Giving a baby a birthday gift has been a Western tradition for generations, but baby showers didn't become popular until the Baby Boom of the 1940s and 1950s. It is important that you uphold gift-giving etiquette when giving a friend or relative a baby gift.
It has become popularfor a mother to register on a baby website or at a store, the same way a bride and groom register for gifts. If you're a new mother, it is perfectly polite to do so. When giving a gift to a new mom, you can choose to buy a gift from the registry or to strike out on your own. Either is perfectly acceptable. If you decide to buy "off of the registry", then opting for a gender-specific, personalized baby blanket is a good bet.
If you've been invited to a baby shower and cannot attend, gift-giving expert Leah Ingram says you're not required to then give something to the mother-to-be. A no RSVP usually means "no gift," but you can send one later if you would like.
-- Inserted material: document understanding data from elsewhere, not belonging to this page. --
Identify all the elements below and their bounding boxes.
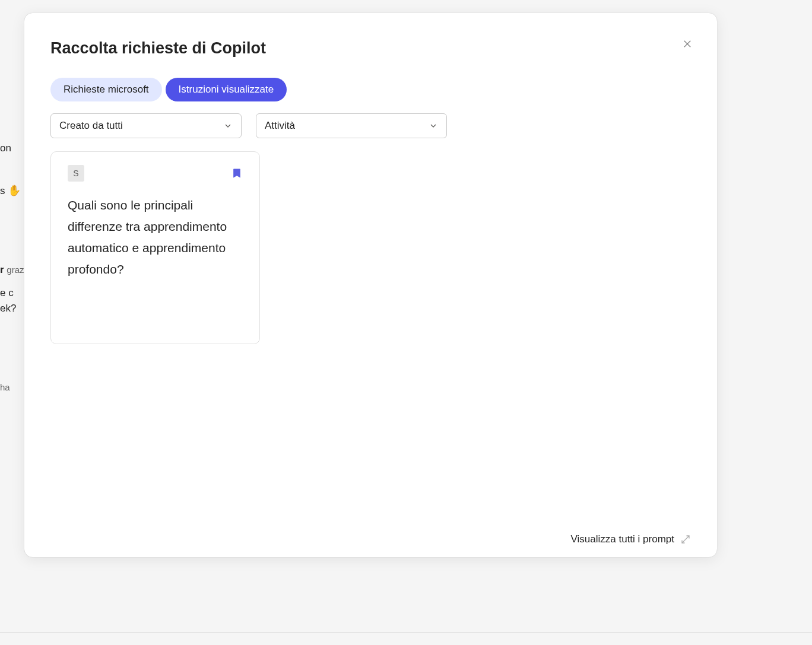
dropdown-label: Creato da tutti <box>59 120 123 132</box>
dropdown-created-by[interactable]: Creato da tutti <box>50 113 242 138</box>
tab-displayed-instructions[interactable]: Istruzioni visualizzate <box>166 78 287 101</box>
filters-row: Creato da tutti Attività <box>50 113 691 138</box>
prompt-card[interactable]: S Quali sono le principali differenze tr… <box>50 151 260 344</box>
view-all-prompts-link[interactable]: Visualizza tutti i prompt <box>571 533 674 545</box>
prompt-gallery-modal: Raccolta richieste di Copilot Richieste … <box>24 13 717 557</box>
close-icon <box>682 39 693 49</box>
modal-footer: Visualizza tutti i prompt <box>50 528 691 545</box>
wave-emoji: ✋ <box>8 185 21 196</box>
bookmark-icon[interactable] <box>231 167 243 180</box>
close-button[interactable] <box>678 34 697 53</box>
bg-text-fragment: s ✋ <box>0 184 21 197</box>
expand-icon[interactable] <box>680 534 691 545</box>
tabs: Richieste microsoft Istruzioni visualizz… <box>50 78 691 101</box>
modal-header: Raccolta richieste di Copilot <box>50 39 691 58</box>
chevron-down-icon <box>223 121 233 131</box>
bg-text-fragment: ek? <box>0 303 16 314</box>
tab-microsoft-requests[interactable]: Richieste microsoft <box>50 78 162 101</box>
bg-text-fragment: e c <box>0 287 14 299</box>
bottom-divider <box>0 633 812 633</box>
cards-grid: S Quali sono le principali differenze tr… <box>50 151 691 528</box>
avatar: S <box>68 165 84 182</box>
prompt-text: Quali sono le principali differenze tra … <box>68 195 243 280</box>
bg-text-fragment: on <box>0 142 11 154</box>
dropdown-activity[interactable]: Attività <box>256 113 447 138</box>
card-header: S <box>68 165 243 182</box>
dropdown-label: Attività <box>265 120 295 132</box>
modal-title: Raccolta richieste di Copilot <box>50 39 266 58</box>
bg-text-fragment: ha <box>0 382 10 392</box>
chevron-down-icon <box>429 121 438 131</box>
Leah Ingram states that it is perfectly okay for you to give parents money in lieu of a baby gift. If you're a parent, it is not polite to request money for your child or for her college fund. If you like, you can request that relatives and friends give a donation in your child's name to a good cause in lieu of a gift. Instead of writing your request on an invitation, Leah Ingram suggests that you slip a card in the invitation about your cause and what a donation will do to help the recipients.
Before buying a doll or stuffed animal, talk to the parents about what they already have. It is perfectly acceptable to buy items that aren't listed on the parents' registry, but you don't want to stick the parents with a plethora of stuffed animals that look exactly alike--especially if it turns out that that is all the child receives. If you'd like to do something a little more creative, RedEnvelope offers a baby gift basket with a stuffed animal and baby necessities such as booties, caps, onesies, receiving cloths, washcloths and hangers.
Thank You Notes
If you're receiving baby gifts, you must send out thank-you cards. Although many may see this as an outdated custom, some consider it impolite not to do so. Keep a small notebook with the names and gifts each person has given you to make it easier.